*Work request:* All lines holding the word "alugar" are to be copied from the records beneath.

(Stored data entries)
----------------

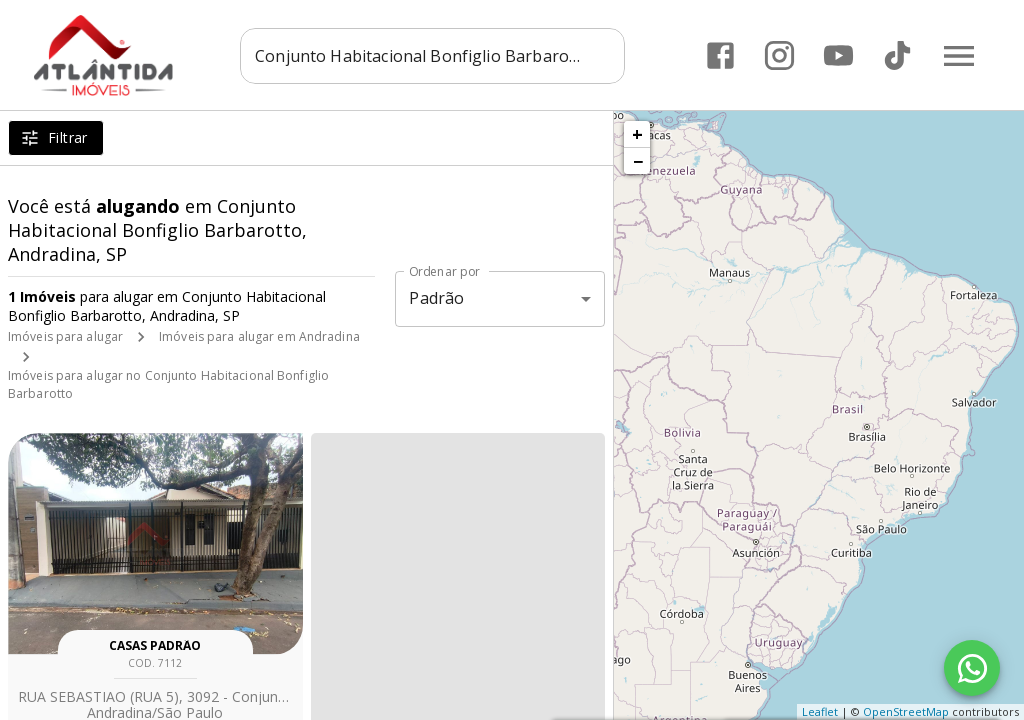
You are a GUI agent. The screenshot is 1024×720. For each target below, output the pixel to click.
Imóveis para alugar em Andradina (259, 336)
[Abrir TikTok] (896, 55)
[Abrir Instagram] (778, 55)
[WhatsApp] (972, 668)
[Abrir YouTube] (837, 55)
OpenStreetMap (906, 711)
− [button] (638, 161)
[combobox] (447, 55)
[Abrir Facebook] (719, 55)
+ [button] (637, 134)
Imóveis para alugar (65, 336)
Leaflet (820, 711)
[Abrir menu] (958, 55)
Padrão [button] (436, 298)
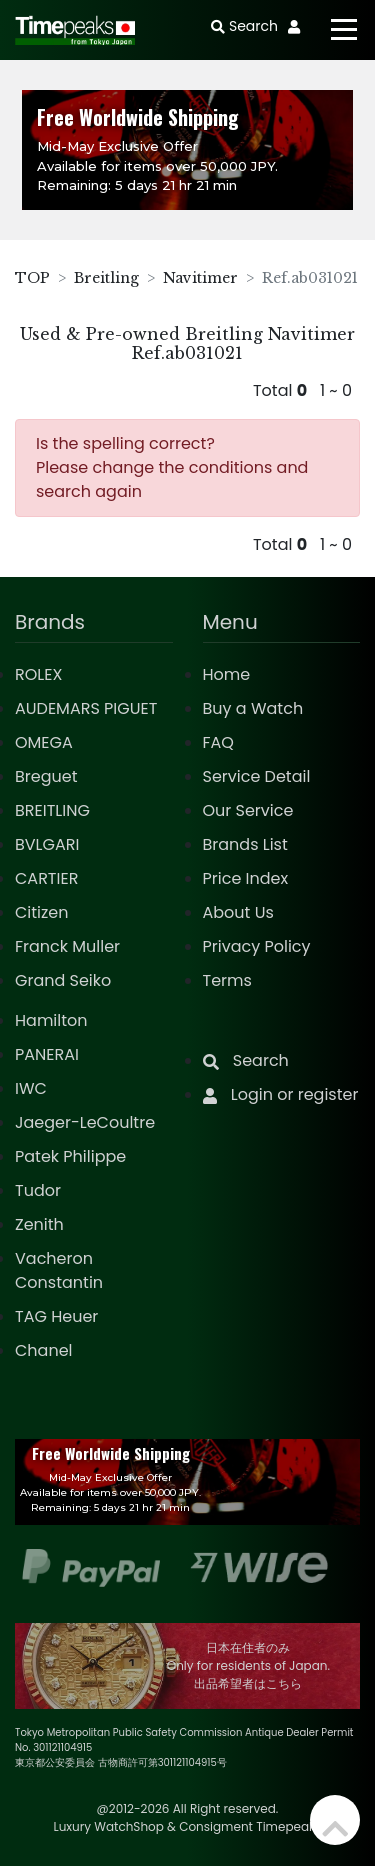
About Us (238, 912)
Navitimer (200, 278)
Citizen (42, 912)
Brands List (245, 844)
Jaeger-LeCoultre (85, 1122)
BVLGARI (47, 844)
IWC (31, 1088)
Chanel (44, 1350)
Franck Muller (67, 946)
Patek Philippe (70, 1156)
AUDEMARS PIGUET (86, 708)
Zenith (39, 1224)
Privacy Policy (257, 946)
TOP (32, 278)
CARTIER (46, 878)
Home (227, 674)
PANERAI (47, 1054)
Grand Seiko (63, 980)
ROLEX (38, 674)
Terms (227, 980)
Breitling (106, 278)
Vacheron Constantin (59, 1270)
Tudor (38, 1190)
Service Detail (257, 776)
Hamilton (51, 1020)
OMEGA (44, 742)
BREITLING (52, 810)
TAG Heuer (56, 1316)
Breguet (46, 776)
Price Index (246, 878)
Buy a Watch (253, 708)
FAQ (218, 742)
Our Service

----------------

*Reply:*
Imóveis para alugar em Andradina (259, 336)
Imóveis para alugar (65, 336)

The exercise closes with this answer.